With the term “ventral hernia” we tend to describe the epigastric hernias, umbilical/paraumbilical hernias, as well as the anterior abdominal wall incisional hernias [12]. Epigastric hernia any primary hernia located in the epigastric region of the anterior abdominal wall, topographically located anywhere on the axis of linea alba between the xiphoid process and 1–2 cm superiorly to the umbilical ring. They represent a true anatomical defect between the avascular fibers of the linea alba and usually contain pre-peritoneal adipose tissue, greater omentum, parts of the small or large bowel [13]. Very infrequntly the stomach or even the solid organs of the upper abdomen, have been reported to protrude through large epigastric hernia defects, however these reports are rather scarce in the literature [14]. It has to be noted, that in many individuals, there is a laxity of the linea alba and the anterior abdominal wall myofascial complexes, which clinically can manifestate as a “bulge” during Valsalva’s maneuver between the recti muscles in the epigastric region and not surpisingly can be mistaken as a ventral hernia. This condition, in which only laxity of the linea alba exists without the presence of a defined, true anatomical defect exists, is called deverication of recti and its operative managment is completely different of a typical ventral hernia [15]. Therefore, the operating surgeon should have a low threshold for assesing these patients with a further imaging modality (ie ultasound, compute tomography or dynamic magnetic resonance scans) to confidently differentiate between the two conditions.
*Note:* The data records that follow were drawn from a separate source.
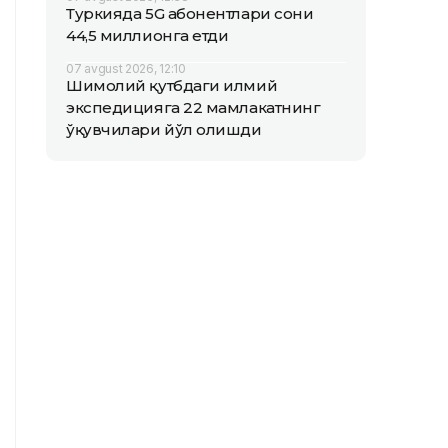
Туркияда 5G абонентлари сони
44,5 миллионга етди
07 avgust 2026, 12:10
Шимолий қутбдаги илмий
экспедицияга 22 мамлакатнинг
ўқувчилари йўл олишди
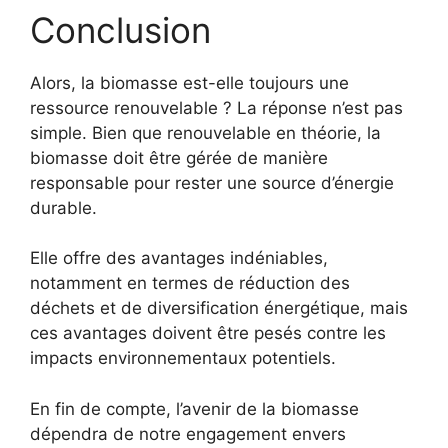
Conclusion
Alors, la biomasse est-elle toujours une
ressource renouvelable ? La réponse n’est pas
simple. Bien que renouvelable en théorie, la
biomasse doit être gérée de manière
responsable pour rester une source d’énergie
durable.
Elle offre des avantages indéniables,
notamment en termes de réduction des
déchets et de diversification énergétique, mais
ces avantages doivent être pesés contre les
impacts environnementaux potentiels.
En fin de compte, l’avenir de la biomasse
dépendra de notre engagement envers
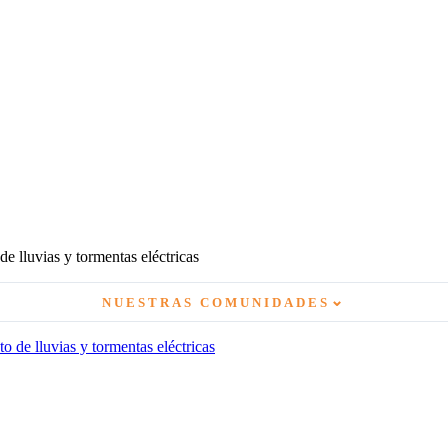
e lluvias y tormentas eléctricas
⌄
NUESTRAS COMUNIDADES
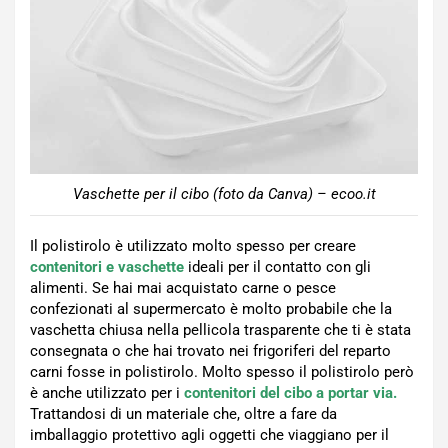
Vaschette per il cibo (foto da Canva) – ecoo.it
Il polistirolo è utilizzato molto spesso per creare
contenitori e vaschette
ideali per il contatto con gli
alimenti. Se hai mai acquistato carne o pesce
confezionati al supermercato è molto probabile che la
vaschetta chiusa nella pellicola trasparente che ti è stata
consegnata o che hai trovato nei frigoriferi del reparto
carni fosse in polistirolo. Molto spesso il polistirolo però
è anche utilizzato per i
contenitori del cibo a portar via.
Trattandosi di un materiale che, oltre a fare da
imballaggio protettivo agli oggetti che viaggiano per il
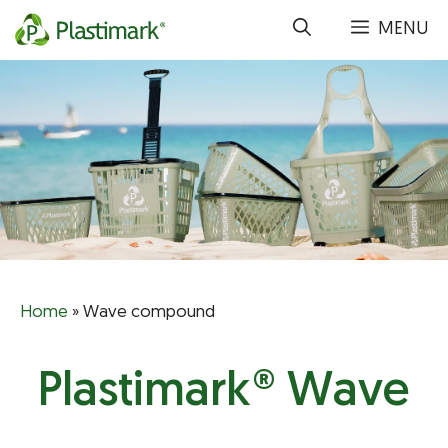
Aller
MENU
au
contenu
Home
»
Wave compound
Plastimark® Wave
Umbilical/paraumbilical hernias, as the onomatology implies, are the hernias whose defects arise through or adjacent to the umbilical ring, and can be congential or develop later in life. Of note, the vast majority of the umbilical hernia defects that can be seen in infancy, will self-obliterate by the 5th year of age in more than three quarters of the patients [16]. With respect to those hernias arising during adult life, any factor which can increase the intra-abdominal pressure (obesity, ascites, chronic cough, pregnancy, chronic straining due to constipation) or weaken the strength of the anterior abdominal wall (connective tissue diseases, smoking, auto-immune disorders), could be implicated in their pathogenesis [17].
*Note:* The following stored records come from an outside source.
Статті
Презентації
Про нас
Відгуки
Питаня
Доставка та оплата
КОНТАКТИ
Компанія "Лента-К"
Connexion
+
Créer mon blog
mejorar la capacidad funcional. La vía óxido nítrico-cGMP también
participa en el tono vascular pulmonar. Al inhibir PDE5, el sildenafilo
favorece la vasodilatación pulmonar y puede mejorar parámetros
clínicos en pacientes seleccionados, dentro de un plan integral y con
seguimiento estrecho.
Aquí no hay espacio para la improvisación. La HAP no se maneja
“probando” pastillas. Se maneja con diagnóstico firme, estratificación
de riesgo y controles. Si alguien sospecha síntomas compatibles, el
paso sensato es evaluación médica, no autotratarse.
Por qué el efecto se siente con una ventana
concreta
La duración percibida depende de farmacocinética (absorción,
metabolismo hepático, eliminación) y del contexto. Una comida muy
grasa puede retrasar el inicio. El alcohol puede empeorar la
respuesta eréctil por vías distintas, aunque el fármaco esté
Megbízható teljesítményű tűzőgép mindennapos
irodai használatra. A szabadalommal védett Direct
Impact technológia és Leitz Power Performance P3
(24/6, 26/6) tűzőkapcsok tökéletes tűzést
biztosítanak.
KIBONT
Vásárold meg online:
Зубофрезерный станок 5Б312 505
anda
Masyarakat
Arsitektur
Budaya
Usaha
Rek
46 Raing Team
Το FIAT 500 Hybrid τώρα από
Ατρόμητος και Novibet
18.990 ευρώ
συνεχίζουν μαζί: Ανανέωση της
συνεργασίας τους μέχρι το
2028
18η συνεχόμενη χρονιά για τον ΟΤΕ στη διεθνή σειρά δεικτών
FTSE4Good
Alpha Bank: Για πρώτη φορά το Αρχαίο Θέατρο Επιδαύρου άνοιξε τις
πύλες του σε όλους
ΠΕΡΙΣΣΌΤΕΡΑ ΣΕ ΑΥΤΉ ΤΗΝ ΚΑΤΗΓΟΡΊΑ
Incisional hernias occur at the sites of previous sites of surgical incisions and hence commonly are encountered in the midline (laparotomy), right iliac fossa (appendicectomy), right upper quadrant (open cholecystectomy), lower abdomen (cesarean section, gynecological procedures), as well as the insertion sites of laparoscopic ports (port-site hernias). With respet to the time of their occurence, the vast majority of incisional hernias occurs within the first 5 years post surgery, stressing the need for extended follow-up of the patients who are at high risk for development of incisional hernias [18]. Incisional hernias at sites of previous hernia repairs can also be described as “recurrent” hernias. Special note should be made to the parastomal hernias and other less common types, such as the semilunar and obturator hernias, which although technically arising from myofascial defects of the anterior trunk, they are traditionally not included in the category of ventral hernias and hence they are not addressed in this chapter.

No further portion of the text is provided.